In reconsidering the nature of evil, the reader is forced to confront the connection between Satan and himself, because the reader and Satan share the potential for unlimited and transgressive thought. Not only does the reader relate to Satan, but Satan also begins to approximate God by beginning to develop the characteristic infinitude of God's thought. In proportion to the comfort and safety afforded by God's overarching light and knowledge, Satan's invasive darkness and self-knowledge terrifies the reader. While God's control over the entirety of time and space surrounds the universe in goodness, the unbounded landscape of Hell and Satan's mind threatens to inject evil into the world with its massive size and pervasiveness. Infinitude, when manifest in God, reaffirms the reader's belief in the power of goodness and becomes all the more frightening in Satan, since the dual application of this trait upsets the reader's clear distinction between God and Satan. The recognition of a powerful similarity between God and Satan forces the reader to question whether God is incomparable, or if another entity, such as Satan, may at least pose a distinct threat to God. In order to instill this heterodox idea within the reader and make the distinction between God and Satan more complicated and indiscrenable Milton both connects the reader to Satan through the commonality of the mind and relates Satan to God by manifesting in them both the possibility of infinite thought.

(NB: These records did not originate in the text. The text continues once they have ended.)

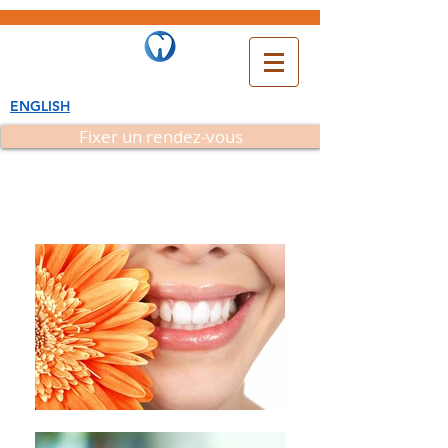
ENGLISH
Fixer un rendez-vous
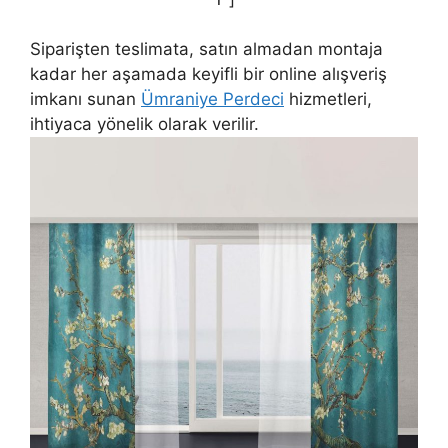
Siparişten teslimata, satın almadan montaja
kadar her aşamada keyifli bir online alışveriş
imkanı sunan
Ümraniye Perdeci
hizmetleri,
ihtiyaca yönelik olarak verilir.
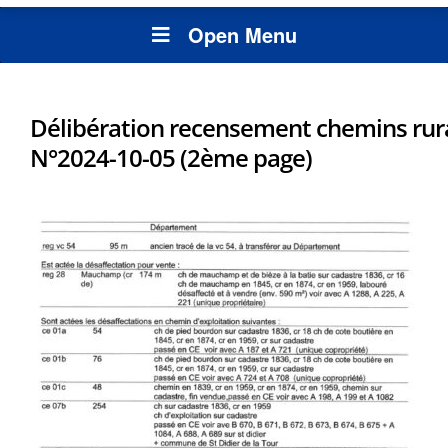
Open Menu
Délibération recensement chemins rur
N°2024-10-05 (2ème page)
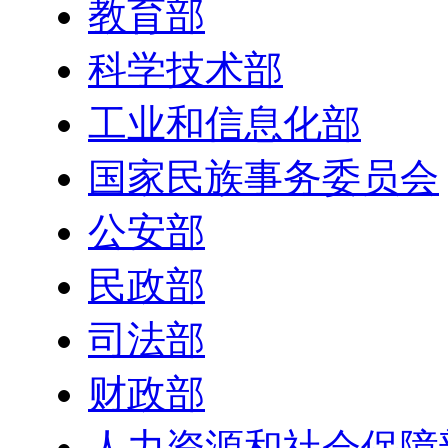
教育部
科学技术部
工业和信息化部
国家民族事务委员会
公安部
民政部
司法部
财政部
人力资源和社会保障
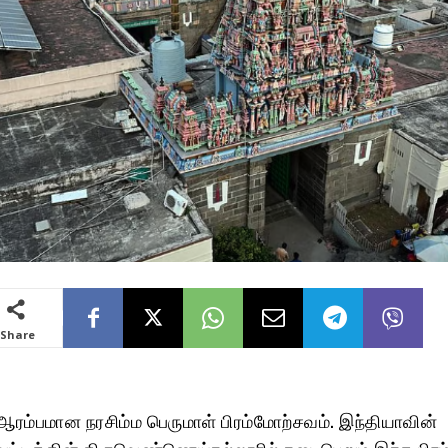
Share
5
ஆரம்பமான நரசிம்ம பெருமாள் பிரம்மோற்சவம். இந்தியாவின்
மாவட்டத்தின் திருவெண்ணெய்நல்லூரில் நடைபெறும் இந்த பிர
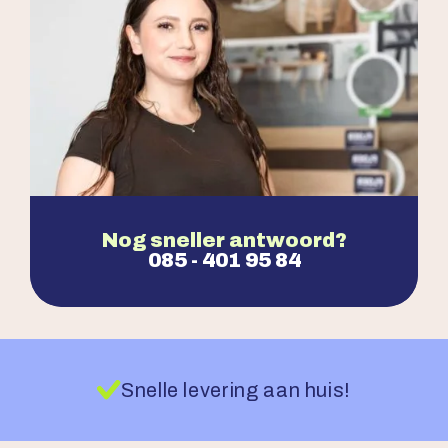
Nog sneller antwoord?
085 - 401 95 84
Snelle levering aan huis!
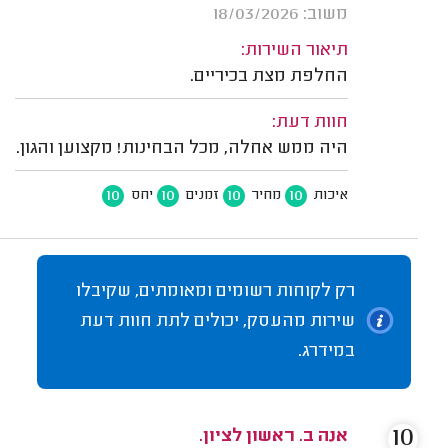
משוב: 18/03/2026
תיאור השירות:
החלפת מצת בכיריים.
חוות דעת:
היה ממש אחלה, מכל הבחינות! מקצוען והגון.
10
10
10
10
איכות
מחיר
זמנים
יחס
רק לקוחות רשומים ומאומתים, שקיבלו
שירות מהעסק, יכולים לתת חוות דעת
במידרג.
10
אנה ב. ראשון לציון.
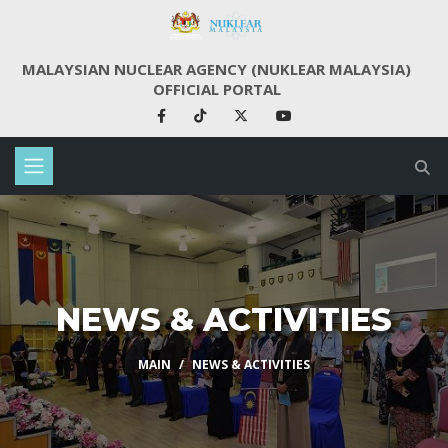
MALAYSIAN NUCLEAR AGENCY (NUKLEAR MALAYSIA)
OFFICIAL PORTAL
NEWS & ACTIVITIES
MAIN
NEWS & ACTIVITIES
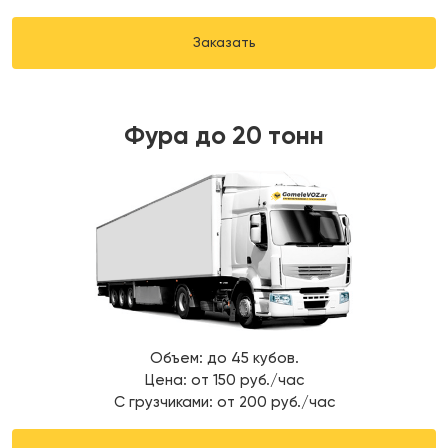
Заказать
Фура до 20 тонн
Объем: до 45 кубов.
Цена: от 150 руб./час
С грузчиками: от 200 руб./час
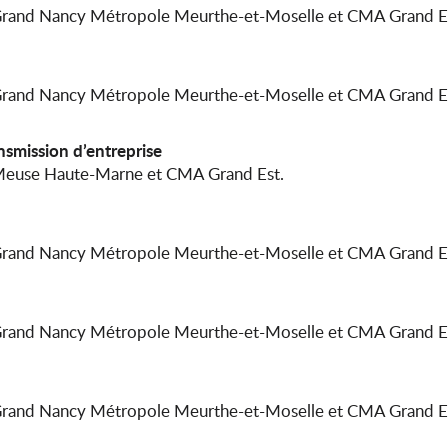
 Grand Nancy Métropole Meurthe-et-Moselle et CMA Grand E
 Grand Nancy Métropole Meurthe-et-Moselle et CMA Grand E
nsmission d’entreprise
 Meuse Haute-Marne et CMA Grand Est.
 Grand Nancy Métropole Meurthe-et-Moselle et CMA Grand E
 Grand Nancy Métropole Meurthe-et-Moselle et CMA Grand E
 Grand Nancy Métropole Meurthe-et-Moselle et CMA Grand E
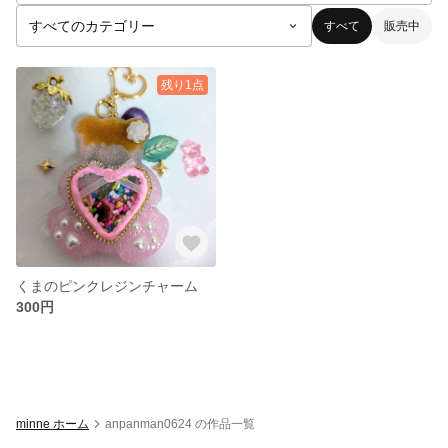
すべて
販売中
残り1点
くまのピンクレジンチャーム
300円
minne ホーム
anpanman0624 の作品一覧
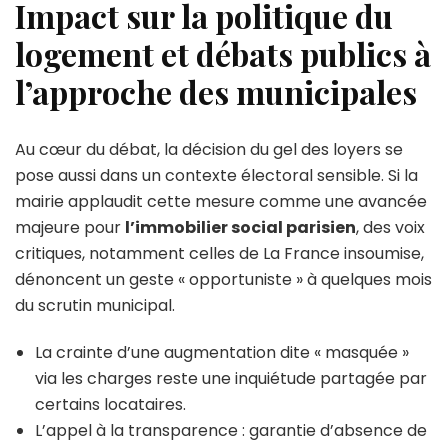
Impact sur la politique du
logement et débats publics à
l’approche des municipales
Au cœur du débat, la décision du gel des loyers se
pose aussi dans un contexte électoral sensible. Si la
mairie applaudit cette mesure comme une avancée
majeure pour
l’immobilier social parisien
, des voix
critiques, notamment celles de La France insoumise,
dénoncent un geste « opportuniste » à quelques mois
du scrutin municipal.
La crainte d’une augmentation dite « masquée »
via les charges reste une inquiétude partagée par
certains locataires.
L’appel à la transparence : garantie d’absence de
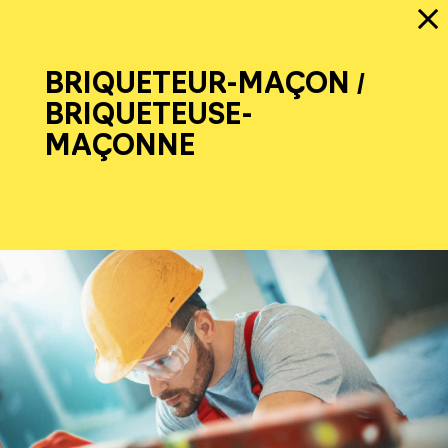
BRIQUETEUR-MAÇON /
BRIQUETEUSE-
MAÇONNE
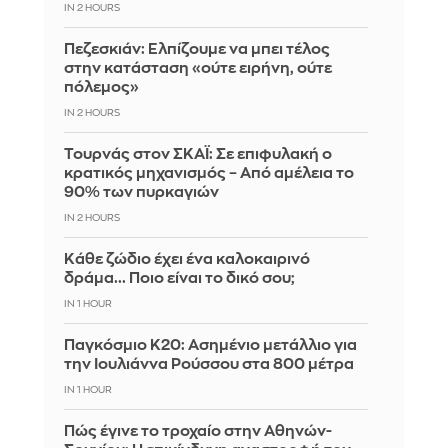
IN 2 HOURS
Πεζεσκιάν: Ελπίζουμε να μπει τέλος
στην κατάσταση «ούτε ειρήνη, ούτε
πόλεμος»
IN 2 HOURS
Τουρνάς στον ΣΚΑΪ: Σε επιφυλακή ο
κρατικός μηχανισμός – Από αμέλεια το
90% των πυρκαγιών
IN 2 HOURS
Κάθε ζώδιο έχει ένα καλοκαιρινό
δράμα... Ποιο είναι το δικό σου;
IN 1 HOUR
Παγκόσμιο Κ20: Ασημένιο μετάλλιο για
την Ιουλιάννα Ρούσσου στα 800 μέτρα
IN 1 HOUR
Πώς έγινε το τροχαίο στην Αθηνών-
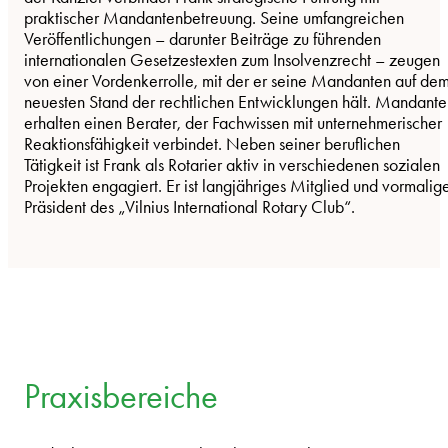
praktischer Mandantenbetreuung. Seine umfangreichen
Veröffentlichungen – darunter Beiträge zu führenden
internationalen Gesetzestexten zum Insolvenzrecht – zeugen
von einer Vordenkerrolle, mit der er seine Mandanten auf de
neuesten Stand der rechtlichen Entwicklungen hält. Mandante
erhalten einen Berater, der Fachwissen mit unternehmerischer
Reaktionsfähigkeit verbindet. Neben seiner beruflichen
Tätigkeit ist Frank als Rotarier aktiv in verschiedenen sozialen
Projekten engagiert. Er ist langjähriges Mitglied und vormalig
Präsident des „Vilnius International Rotary Club“.
Praxisbereiche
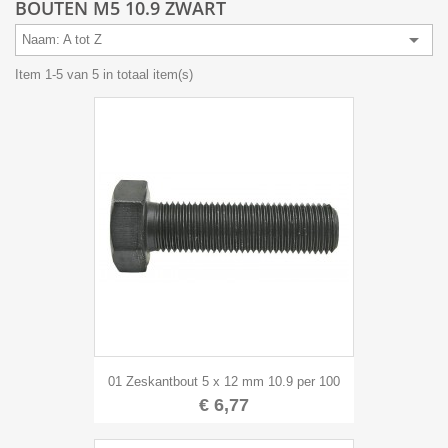
BOUTEN M5 10.9 ZWART

Naam: A tot Z
Item 1-5 van 5 in totaal item(s)
01 Zeskantbout 5 x 12 mm 10.9 per 100
€ 6,77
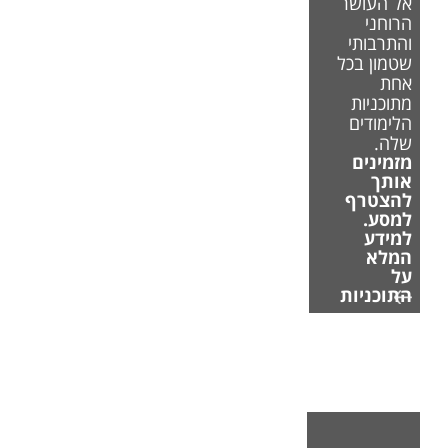
אל העושר
הרוחני
והתרבותי
שטמון בכל
אחת
מתוכניות
הלימודים
שלה.
מזמינים
אותך
להצטרף
למסע.
למידע
המלא
על
התוכניות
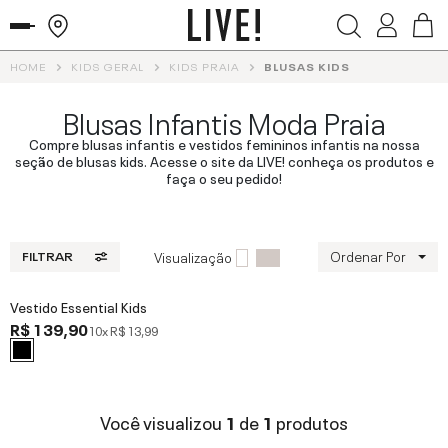
HOME
KIDS GERAL
KIDS PRAIA
BLUSAS KIDS
Blusas Infantis Moda Praia
Compre blusas infantis e vestidos femininos infantis na nossa
seção de blusas kids. Acesse o site da LIVE! conheça os produtos e
faça o seu pedido!
Ordenar Por
Visualização
FILTRAR
Vestido Essential Kids
R$ 139,90
10x
R$ 13,99
Você visualizou
1
de
1
produtos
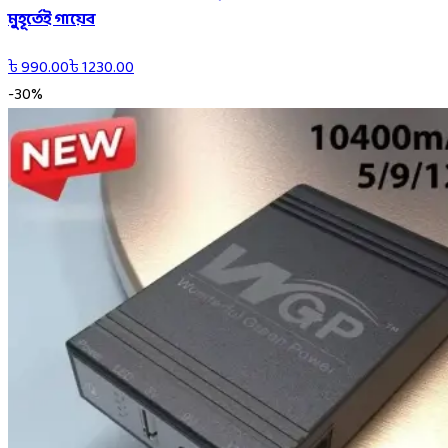
মুহূর্তেই গায়েব
৳
990.00
৳
1230.00
-
30
%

Milton incorporates the problematics of boundaries and transgression into several layers of the poem. The confinement of Heaven within the temporal limits of time and space physically depicts the connection between goodness and bounded space. In contrast, Milton presents the terrain of hell as a vast expanse of chaos, unrestrained and open to all. The poem also broadens the parallels between enclosure and goodness and space and evil to include the landscape of the mind. On a mental level, the Angels' thought is limited to God's prescription, whereas Satan's mind freely explores interior thought and gives birth to Sin. Milton intensifies the threat and horror of uncircumscribed thought by portraying Satan's mind as the inescapably vast domain of Hell. Not only does Satan transgress the physical boundaries of Heaven and Hell, as well as God's limitations on his thought, but Milton and the reader also cross the border of orthodox thought. Milton's transgression is manifest in his creation of Satan as a figure who challenges God's omnipotence. Milton, like Satan, destabilizes the seemingly absolute constructs of Heaven and Hell and draws attention to the areas where the concepts of God and Satan may intersect, particularly in relation to infinite thought. Satan's thought becomes believable and frightening in its similarity both to the human mind and to God's mind. The reader must expand the limits of his own mind in order to comprehend the magnitude and pervasiveness of Satan's evil. Paradise Lost not only presents a textual illustration of boundaries and transgression, but also implicates the author and the reader in the act of transgression.